Дед вынес из подсобки маленький фанерный чемоданчик. Открыл, демонстрируя сокровища, с которым согласился расстаться. На такую щедрость Дарина даже в самых смелых мыслях не рассчитывала. Гроздь сочного темного винограда с пожелтевшим листом. Гроздь белого, медового, с оранжевыми подпалинами на ягодах. На черенках, возле фитилей, сидели жирные серые слизняки — сосредоточия бед, подлежащих изгнанию.

— Белый виноград — Сидящей, — велел Савватий. — Черный — на вокзал. Шишки для Камула одинаковые, можешь перепутать.

Из стружки, наполнявшей отделения чемоданчика, выглядывали связки восковых шишек с россыпью ягод боярышника и можжевельника.

Пока Савватий упаковывал свечи, любовно пересыпая их мягкой древесной стружкой и укутывая пупырчатым полиэтиленом, Дарина достала из сумки кошелек и вынула ворох крупных купюр — чуть больше своей месячной зарплаты. Она подсунула их под счеты — самые настоящие счеты с косточками на прутьях — и услышала ворчливое:

— Слишком много.

— Нормально, дед Савва. Пару простых свечек кому-нибудь за мое здоровье отдайте.

— Как себя чувствуешь? — спросил дед, защелкивая застежки чемоданчика.

— Ничего не болит. Ничего не хочется, — быстро отрапортовала Дарина. — Жениха не завела, плодиться и размножаться не собираюсь.

— Правильно, — одобрил Савватий и протянул ей чемоданчик. — Гуляй, пока молодая.

Дарина успела на электричку в Ключевые Воды, не пришлось три часа до следующей слоняться. Подремала на мягком сиденье, принюхиваясь к чемоданчику — смесь свежего дерева, воска и фруктов со смоляной горчинкой умиротворяла. За час до прибытия на вокзал она позвонила Негославу и сказала:

— Я везу свечи от деда Саввы. Две — в вокзальные чаши. Если хотите — приезжайте. Одна для Камула.

Дарина знала, что сослуживцы не пропустят возможность посмотреть, как она зажигает заговоренные свечи. Но не ожидала, что на вокзал явится еще и Светозар с подполковником Розальским — тем самым, который допрашивал бомжа, какой-то полковник и две дежурные группы разных спецотрядов. Растерянные пассажиры расступились, на лице Камула заиграла улыбка, а Хлебодарная поморщилась. В алтарном зале стало тесно и шумно, рычание стихло только после того, как Дарина открыла застежки чемоданчика.

Первой она почтила Хлебодарную — волки и Камул подождут. К свечам прилагались толстые спички с темно-зеленой серой. Легкое касание о коробку породило огонь. Дарина стряхнула древесную стружку с виноградной грозди, подожгла фитиль. Подняла, позволяя разгореться, а волкам — посмотреть на слизняков, жухлый лист и сочные ягоды. Зал заполнил терпкий запах свежего виноградного сока. Дарина затушила спичку пальцами, не задувая — чтобы не спугнуть волшбу — взяла гроздь двумя руками и осторожно уложила в чашу Хлебодарной.
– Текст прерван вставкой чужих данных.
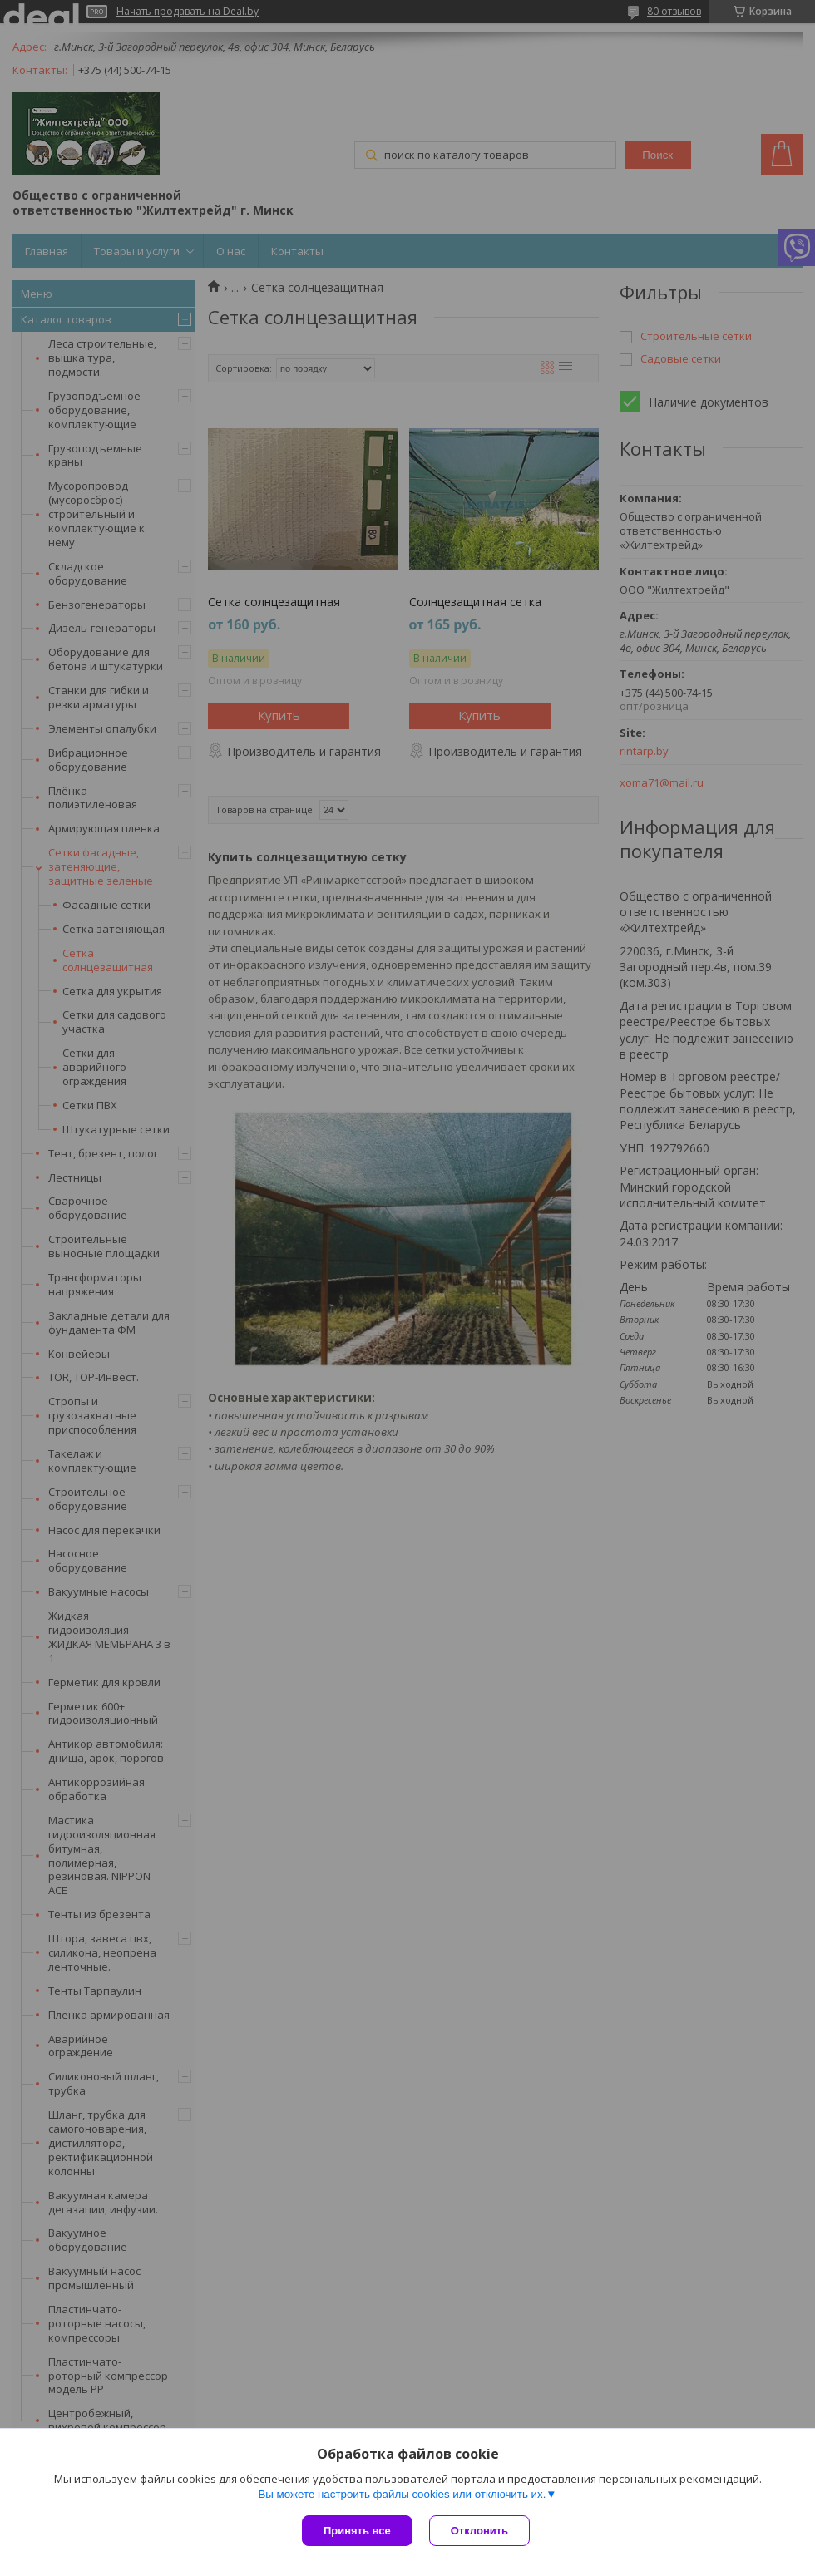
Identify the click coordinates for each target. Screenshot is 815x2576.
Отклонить (479, 2530)
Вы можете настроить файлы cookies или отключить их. (402, 2494)
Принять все (357, 2530)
Чтобы там ни говорили завистники, а магия Савватия работала. Слизняк таял, Дарина вдыхала ягодный дым, и чувствовала, как перестает ныть бедро, уходит угнездившаяся в затылке головная боль, не снимавшаяся ни превращениями, ни таблетками. Душу омыло спокойствие. Хлебодарная благосклонно кивнула, прошептала: «Все будет хорошо». Дарина достала из чемоданчика тройную шишку, протянула Негославу, указала взглядом на спички.

— Это большая честь. Может, сама зажжешь?

— Нет. Это вам.

Она отошла к статуе Хлебодарной, продолжая прикасаться к чаше, и купаясь в виноградном дыму. Волки сгрудились вокруг чаши Камула, рычали — без злости, с предвкушением. Когда к запаху винограда прибавился густой смолистый дым, Дарина омыла ладони в пламени, защелкнула застежки чемоданчика и пошла прочь, на свежий воздух. К чаше Хлебодарной начали подходить лисы — пассажиры и сотрудники вокзала. Дарина знала, что их молитвы возле заговоренной свечи будут прибавлять ей по капле здоровья и удачи. Виноградная гроздь потухнет не скоро — такие свечи горят около суток. И ее никто не сможет погасить или украсть — пламя сожрет руку вора, повреждая сухожилия. Недаром к Савватию чистокровные шакалы в очередь стояли, и не каждому свеча перепадала.